> [WHAT IS NEEDED]: In the entries below, find the lines that contain the word "Club" and copy them.

> [SOURCE DATA]:
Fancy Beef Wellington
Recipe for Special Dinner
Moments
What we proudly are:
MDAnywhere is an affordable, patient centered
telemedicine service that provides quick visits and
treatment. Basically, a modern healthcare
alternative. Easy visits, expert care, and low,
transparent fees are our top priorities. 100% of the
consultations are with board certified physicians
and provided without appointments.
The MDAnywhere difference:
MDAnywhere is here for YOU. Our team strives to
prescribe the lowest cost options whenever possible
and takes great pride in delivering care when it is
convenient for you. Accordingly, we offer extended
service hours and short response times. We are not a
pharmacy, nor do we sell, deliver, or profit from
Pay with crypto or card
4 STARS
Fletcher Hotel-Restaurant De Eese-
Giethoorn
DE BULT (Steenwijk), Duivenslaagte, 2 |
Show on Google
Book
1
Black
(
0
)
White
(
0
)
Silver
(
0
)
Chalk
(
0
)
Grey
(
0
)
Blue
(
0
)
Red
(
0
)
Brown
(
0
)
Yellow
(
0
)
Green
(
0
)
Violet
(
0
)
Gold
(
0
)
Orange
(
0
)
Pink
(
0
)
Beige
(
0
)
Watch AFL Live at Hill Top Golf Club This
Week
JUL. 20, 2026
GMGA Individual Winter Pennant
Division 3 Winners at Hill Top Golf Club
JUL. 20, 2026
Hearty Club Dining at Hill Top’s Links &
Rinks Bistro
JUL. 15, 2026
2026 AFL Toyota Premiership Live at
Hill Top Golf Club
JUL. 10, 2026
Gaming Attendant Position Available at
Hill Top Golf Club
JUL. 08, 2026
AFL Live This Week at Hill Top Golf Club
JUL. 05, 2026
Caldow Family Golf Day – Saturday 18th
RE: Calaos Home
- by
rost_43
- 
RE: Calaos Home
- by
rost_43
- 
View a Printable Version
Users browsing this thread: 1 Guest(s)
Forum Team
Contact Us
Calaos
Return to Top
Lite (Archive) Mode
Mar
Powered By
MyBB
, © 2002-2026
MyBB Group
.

==

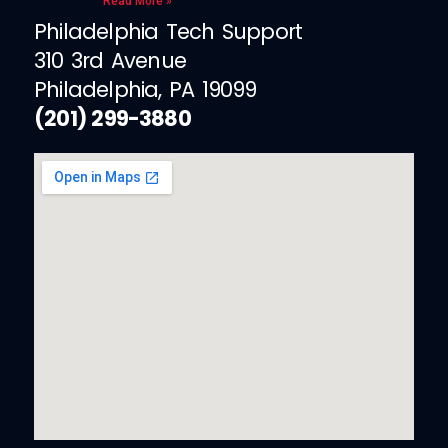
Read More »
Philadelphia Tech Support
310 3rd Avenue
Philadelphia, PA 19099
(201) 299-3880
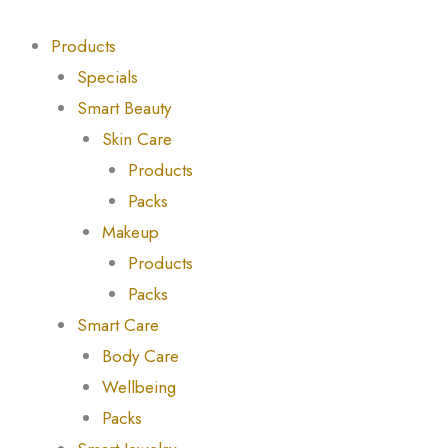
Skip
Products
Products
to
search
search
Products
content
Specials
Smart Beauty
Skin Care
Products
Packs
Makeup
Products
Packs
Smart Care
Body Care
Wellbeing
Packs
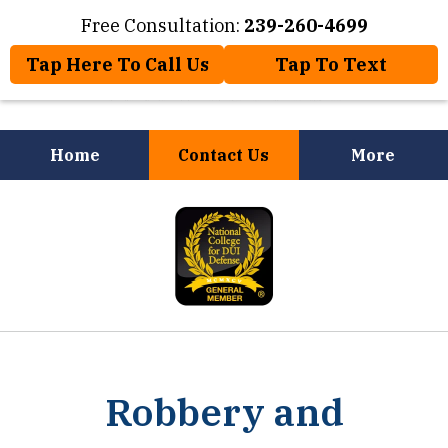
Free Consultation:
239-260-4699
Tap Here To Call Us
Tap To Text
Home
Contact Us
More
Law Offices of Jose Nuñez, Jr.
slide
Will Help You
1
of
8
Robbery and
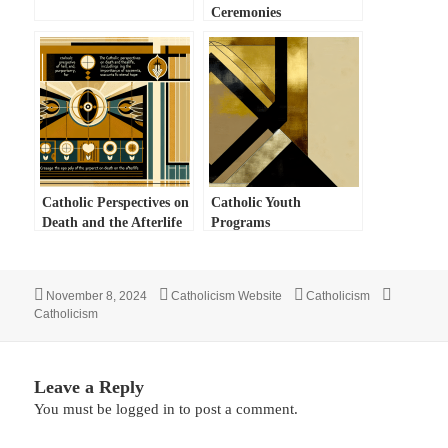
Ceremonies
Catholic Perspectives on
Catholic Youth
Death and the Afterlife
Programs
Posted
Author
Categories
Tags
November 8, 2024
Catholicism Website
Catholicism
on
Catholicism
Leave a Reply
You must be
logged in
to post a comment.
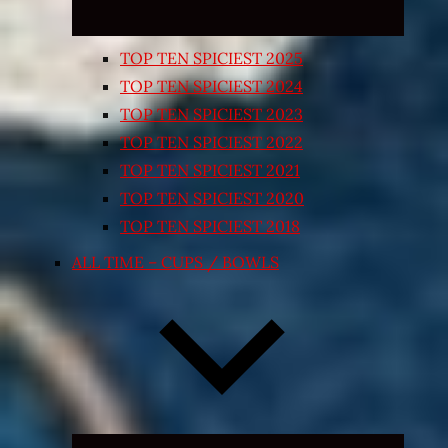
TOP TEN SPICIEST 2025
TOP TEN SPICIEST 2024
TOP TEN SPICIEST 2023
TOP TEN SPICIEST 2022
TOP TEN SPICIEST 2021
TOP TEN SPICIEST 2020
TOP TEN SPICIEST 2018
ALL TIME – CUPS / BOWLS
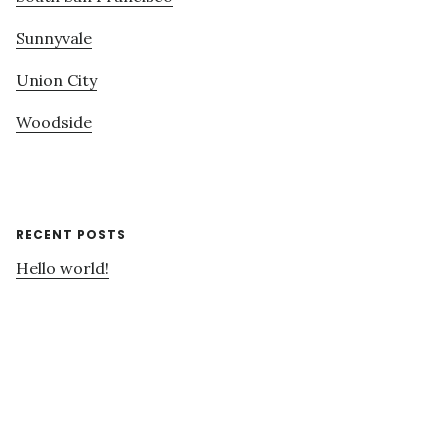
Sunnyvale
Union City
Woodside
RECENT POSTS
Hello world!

* * *

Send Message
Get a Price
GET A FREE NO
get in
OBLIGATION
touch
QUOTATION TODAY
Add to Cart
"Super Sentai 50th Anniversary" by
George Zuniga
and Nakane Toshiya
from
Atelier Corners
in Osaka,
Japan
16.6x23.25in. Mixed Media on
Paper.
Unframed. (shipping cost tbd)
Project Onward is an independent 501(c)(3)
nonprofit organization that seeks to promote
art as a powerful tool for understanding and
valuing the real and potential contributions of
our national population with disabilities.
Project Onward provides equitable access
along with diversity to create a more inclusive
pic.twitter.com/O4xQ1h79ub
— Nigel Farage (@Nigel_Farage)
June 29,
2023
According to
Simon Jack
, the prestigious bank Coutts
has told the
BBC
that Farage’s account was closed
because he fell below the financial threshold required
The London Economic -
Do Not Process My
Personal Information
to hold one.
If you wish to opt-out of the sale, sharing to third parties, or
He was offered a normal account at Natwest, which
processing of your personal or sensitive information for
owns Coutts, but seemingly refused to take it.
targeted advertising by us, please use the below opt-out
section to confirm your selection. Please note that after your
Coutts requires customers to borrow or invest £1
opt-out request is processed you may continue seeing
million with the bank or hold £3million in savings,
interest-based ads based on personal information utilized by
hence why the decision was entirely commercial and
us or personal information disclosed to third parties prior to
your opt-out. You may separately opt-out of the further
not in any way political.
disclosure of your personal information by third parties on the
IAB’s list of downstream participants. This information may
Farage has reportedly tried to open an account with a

> [SOLUTION TO THE PROBLEM]:
Watch AFL Live at Hill Top Golf Club This
Division 3 Winners at Hill Top Golf Club
Hearty Club Dining at Hill Top’s Links &
Hill Top Golf Club
Hill Top Golf Club
AFL Live This Week at Hill Top Golf Club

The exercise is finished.